Ancient Ottoman name remembered in Cape Town
Sayyid Ebubekir al-Emcedi, an Ottoman Turk assigned to teach Islamic studies and resolve religious and social problems among Malay Muslims in Cape Town more than one century ago, is still remembered by South African Muslims who gave his name to a 134-year-old cricket team that continues to carry the legacy of the Ottoman. A founder of boys' and girls' schools to teach Islam, Ebubekir Efendi made efforts to build the Hamidiye Mosque in the heart of Cape Town, which still exists today. Emcedi's descendants still live in Cape Town and have a guest house, the Ottoman Lodge, where they welcomed me graciously. Fatıma Efendi, a fifth-generation descendant of Ebubekir Efendi, said that the family has preserved every document and materials regarding their family lineage, emphasizing that they still view themselves as Turks and have very good relations with the locals. Local Muslims have strong ties with Ebubekir Efendi's descendants to this day and regard the Ottoman Efendi as a saint. Cape Town has a population of 3.5 million, 1 million of whom are Muslim. The Turkish Cooperation and Coordination Agency (TIKA) has provided extensive assistance to the team, renovating training facilities and the Hamidiye Mosque, in coordination with Muslim locals. TIKA has also repaired the local Muslim cemetery where Ebubekir Efendi's tomb still exists. Ottoman Cricket Team chairman, Rydwaun Salie, said that, "We love Turkey and its people and will continue to give life to Ebubekir Efendi's heritage."

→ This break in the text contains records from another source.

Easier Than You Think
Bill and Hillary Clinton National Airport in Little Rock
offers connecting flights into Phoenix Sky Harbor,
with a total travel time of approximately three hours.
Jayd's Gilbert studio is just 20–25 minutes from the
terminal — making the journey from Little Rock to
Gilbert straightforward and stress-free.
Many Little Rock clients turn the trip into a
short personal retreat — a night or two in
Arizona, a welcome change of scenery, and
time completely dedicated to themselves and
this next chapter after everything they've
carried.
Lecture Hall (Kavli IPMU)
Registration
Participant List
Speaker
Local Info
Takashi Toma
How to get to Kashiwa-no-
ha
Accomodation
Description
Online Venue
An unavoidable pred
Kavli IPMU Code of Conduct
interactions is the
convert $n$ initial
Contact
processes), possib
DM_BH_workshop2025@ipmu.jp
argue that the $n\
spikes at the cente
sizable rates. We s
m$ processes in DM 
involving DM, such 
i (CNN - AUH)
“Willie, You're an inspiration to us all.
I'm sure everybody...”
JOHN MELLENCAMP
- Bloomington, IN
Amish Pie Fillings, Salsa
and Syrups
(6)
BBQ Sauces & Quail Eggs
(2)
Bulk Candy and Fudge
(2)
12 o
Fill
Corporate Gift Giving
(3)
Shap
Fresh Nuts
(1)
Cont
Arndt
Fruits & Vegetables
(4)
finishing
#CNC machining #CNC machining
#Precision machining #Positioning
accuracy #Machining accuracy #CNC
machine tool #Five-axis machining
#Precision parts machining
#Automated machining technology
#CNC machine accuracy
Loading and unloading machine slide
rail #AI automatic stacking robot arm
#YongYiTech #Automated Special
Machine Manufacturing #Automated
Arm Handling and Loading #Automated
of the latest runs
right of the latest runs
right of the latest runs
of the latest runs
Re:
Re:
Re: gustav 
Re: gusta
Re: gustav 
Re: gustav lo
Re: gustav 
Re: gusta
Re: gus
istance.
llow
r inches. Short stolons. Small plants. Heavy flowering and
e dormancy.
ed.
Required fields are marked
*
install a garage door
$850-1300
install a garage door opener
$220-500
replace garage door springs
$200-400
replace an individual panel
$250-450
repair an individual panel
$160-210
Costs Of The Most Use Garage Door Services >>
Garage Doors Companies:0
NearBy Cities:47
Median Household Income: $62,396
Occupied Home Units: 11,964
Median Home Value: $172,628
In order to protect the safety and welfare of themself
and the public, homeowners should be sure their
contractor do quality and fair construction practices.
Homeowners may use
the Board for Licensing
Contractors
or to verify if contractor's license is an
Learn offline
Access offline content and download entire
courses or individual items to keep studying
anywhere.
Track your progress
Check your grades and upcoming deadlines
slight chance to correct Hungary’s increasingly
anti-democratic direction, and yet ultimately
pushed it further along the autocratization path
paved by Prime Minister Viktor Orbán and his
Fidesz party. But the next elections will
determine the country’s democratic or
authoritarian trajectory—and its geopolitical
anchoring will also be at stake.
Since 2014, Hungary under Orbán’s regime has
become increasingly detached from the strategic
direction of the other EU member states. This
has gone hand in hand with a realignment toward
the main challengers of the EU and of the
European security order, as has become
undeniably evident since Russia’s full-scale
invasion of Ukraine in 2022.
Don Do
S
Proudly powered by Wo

Cape Town is a tourist destination that combines natural beauties with historic sites. On one side of Cape Town is the Atlantic Ocean while the other side abuts Table Mountain and the Indian Ocean. The Cape of Good Hope was originally named the Cape of Storms in 1488 by Dias. Later, Portugal's King John II renamed it because of the optimism it created as the new sea route to India and the East. African penguins, known as jackass penguins, live in the waters of South Africa. With its Dutch influence, the city is famous for its botanic parks. Kirstenbosch National Botanical Garden was the world's first botanical garden established to preserve the country's unique indigenous plant life. It is also easy to take a quick safari tour at the Aquila Private Game Reserve, without losing time to see the Big Five game animals. The city is very warm to Muslim tourists as well and aspires to become a halal tourism destination. Restaurants generally serve halal food. Cape Town is a city of tolerance, offering natural beauties as well as a glimpse at colonial history.